私たちが生きていく時に、自分の思い通りにならないことや好ましいとは思えない状況に置かれることは沢山あります。いや、生きていくということは様々な課題に次々と出会い、それにどのように向き合うかということなのでしょう。順風満帆の人生は、たまたま良い風向きを授かっただけのことで、振り返ってみれば自分の力を少しも出さずに過ごしてしまったことを悔やむことになることもあり得るのです。
子育てで大切なことは、安全安心の温室に子どもを置くことではなく、それぞれに置かれた環境の中で、一人ひとりがしっかり自分として生きていく力を育てるように支援することです。今、教育界で流行の言葉を用いれば、その力を「非認知的能力」と言います。
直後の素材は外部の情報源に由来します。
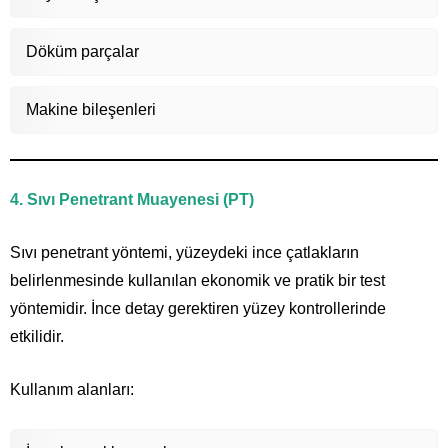
Döküm parçalar
Makine bileşenleri
4. Sıvı Penetrant Muayenesi (PT)
Sıvı penetrant yöntemi, yüzeydeki ince çatlakların
belirlenmesinde kullanılan ekonomik ve pratik bir test
yöntemidir. İnce detay gerektiren yüzey kontrollerinde
etkilidir.
Kullanım alanları: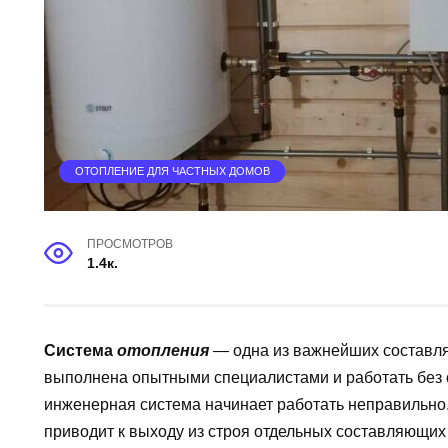
ОТОПЛЕНИЕ ДЛЯ ЧАСТНЫХ ДОМОВ
ПРОСМОТРОВ
1.4к.
Система
отопления
— одна из важнейших составля
выполнена опытными специалистами и работать без 
инженерная система начинает работать неправильно.
приводит к выходу из строя отдельных составляющи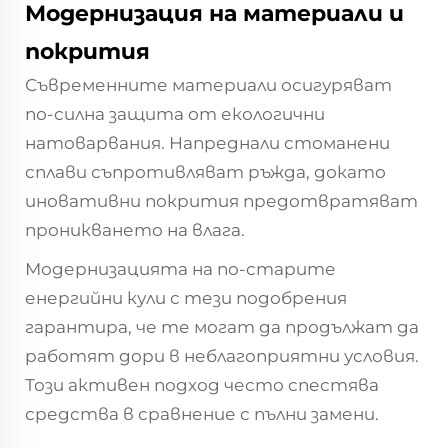
Модернизация на материали и
покрития
Съвременните материали осигуряват
по-силна защита от екологични
натоварвания. Напреднали стоманени
сплави съпротивляват ръжда, докато
иновативни покрития предотвратяват
проникването на влага.
Модернизацията на по-старите
енергийни кули с тези подобрения
гарантира, че те могат да продължат да
работят дори в неблагоприятни условия.
Този активен подход често спестява
средства в сравнение с пълни замени.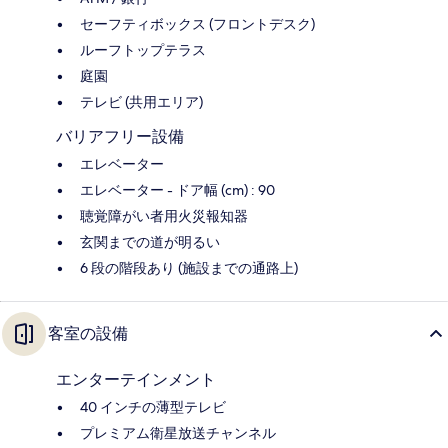
セーフティボックス (フロントデスク)
ルーフトップテラス
庭園
テレビ (共用エリア)
バリアフリー設備
エレベーター
エレベーター - ドア幅 (cm) : 90
聴覚障がい者用火災報知器
玄関までの道が明るい
6 段の階段あり (施設までの通路上)
客室の設備
エンターテインメント
40 インチの薄型テレビ
プレミアム衛星放送チャンネル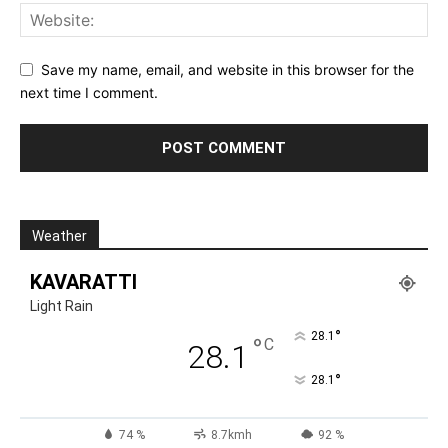
Save my name, email, and website in this browser for the
next time I comment.
Weather
KAVARATTI
Light Rain
°
28.1
°
C
28.1
°
28.1
74 %
8.7kmh
92 %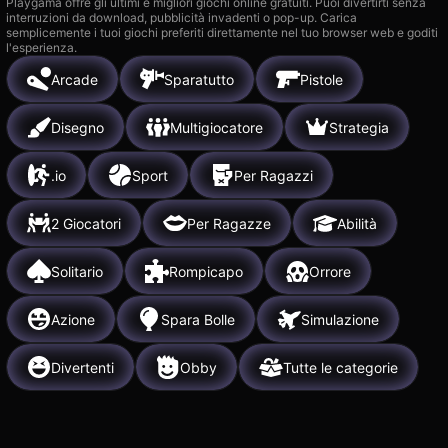
Playgama offre gli ultimi e migliori giochi online gratuiti. Puoi divertirti senza
interruzioni da download, pubblicità invadenti o pop-up. Carica
semplicemente i tuoi giochi preferiti direttamente nel tuo browser web e goditi
l'esperienza.
Arcade
Sparatutto
Pistole
Disegno
Multigiocatore
Strategia
.io
Sport
Per Ragazzi
2 Giocatori
Per Ragazze
Abilità
Solitario
Rompicapo
Orrore
Azione
Spara Bolle
Simulazione
Divertenti
Obby
Tutte le categorie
かつて、ある研修会の小グループで話し合っているとき、若い先生が「クラスに落ち着かない子どもがいて、担任の私は力不足でなかなかクラスがまとまらなくて・・・。私は悩んで胃腸炎を起こして2日間寝込んでお休みしてしまいました。同僚にも重ねて迷惑をかけてしまい、申し訳なく思っています。」と、ご自身の悩みを話してくれたことがありました。
私は、その若い先生に、少し冗談も交えて、次のように伝えました。
「胃腸炎を起こすほどに悩むのは、あなたが一所懸命に自分の仕事に取り組んでいるからこそのこと。もしあなたの2日間の欠勤を本当に迷惑だという同僚がいたら、『私は胃腸炎を起こすほど真剣に保育しているのよ。あなたも自分の保育についてそれほど悩んだことあるの?』って言ってやりなさい。あなたが自分に不足していると感じているその力を付けたいのなら、具体的に何をどう勉強すれば良いのかを調べて勉強し、実際の場面ではどのようなアドヴァイスを得たいのかをはっきりさせて上司や同僚に尋ねて、目の前の課題を一つずつ越えていくことをお勧めします。そうする中で、あなたは保育者として力をつけていくでしょう。抱え込んで悩むのではなく、前向きに建設的に悩みましょう。」
私は、このように生きることが、神さまが与えてくださった人生を自分として豊かに生きることにつながると考えます。その中で経験する試練や苦難は決して悪いことではありません。厳しい状況に置かれても、やがてその時を振り返ってみれば、「あの時のあの試練があったからこそ、今があります。」と感謝する時が必ず来ることを信じて歩んでいきましょう。
私は、あの研修会でご自身の悩みを語ってくださった若い保育者とその場面を思い出して、あの人は建設的に悩みながら頑張っているだろうかとふと思うことがあります。
私たち教職員も保護者の方々も、子どもたちと共に、神さまから与えられた大切な自分の人生を建設的に前向きに歩んでいけますように。神さまの御守りと導きをお祈り致します。